The accidental car club

It happened by accident – I never intended to start a car club. Don’t get me wrong, I’ve done it before, but in the two clubs that I’d started previously, besides a passion for cars, the members shared other commonalities too. This time around, well, we’re just sort of a hodgepodge, like a Jensen Interceptor (you know, British car, American drivetrain, Italian design).

We don’t have a name or club jackets or decorative license plates in our rear windows. Not one of us pays dues and, as befits an accidental club, it’s extremely informal. Members, if you can use that term, include a couple of guys who own $100,000-plus cars and a couple whose cars could almost be sold for scrap; most fall somewhere in between. When I want to arrange an event I just start an email chain and last year we probably met up nine or ten times, maybe more. And, with one exception, all of those meetings were drives, or “runs,” as we call them.

So how do you start a car club by accident? First, your upper radiator hose has to fail in a spectacular, Casey Jones-esque steam explosion as you arrive at a car show.

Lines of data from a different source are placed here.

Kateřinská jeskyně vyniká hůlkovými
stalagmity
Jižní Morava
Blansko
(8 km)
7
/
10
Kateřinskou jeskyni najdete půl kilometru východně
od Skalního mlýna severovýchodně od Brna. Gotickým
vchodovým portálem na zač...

It happened to my Viper as I pulled into the first Malibu Cars & Coffee. That’s where I met Bill, Paul and Lance for the first time. Bill is a retired lawyer who owns an MG and happened to have high-temp radiator tape, which he readily volunteered. Paul and Lance are a couple of young guys who work at a private collection, who helped out by giving me a ride to a gas station to buy coolant and water, and upon our return to my still-steaming car, helped me wrap up the shredded hose (the high-temp tape repair lasted about six miles, after which Hagerty Plus® was called). Lance has since left town, but Paul, Bill and I have attacked the rocky Santa Monica Mountain canyons a couple of times since.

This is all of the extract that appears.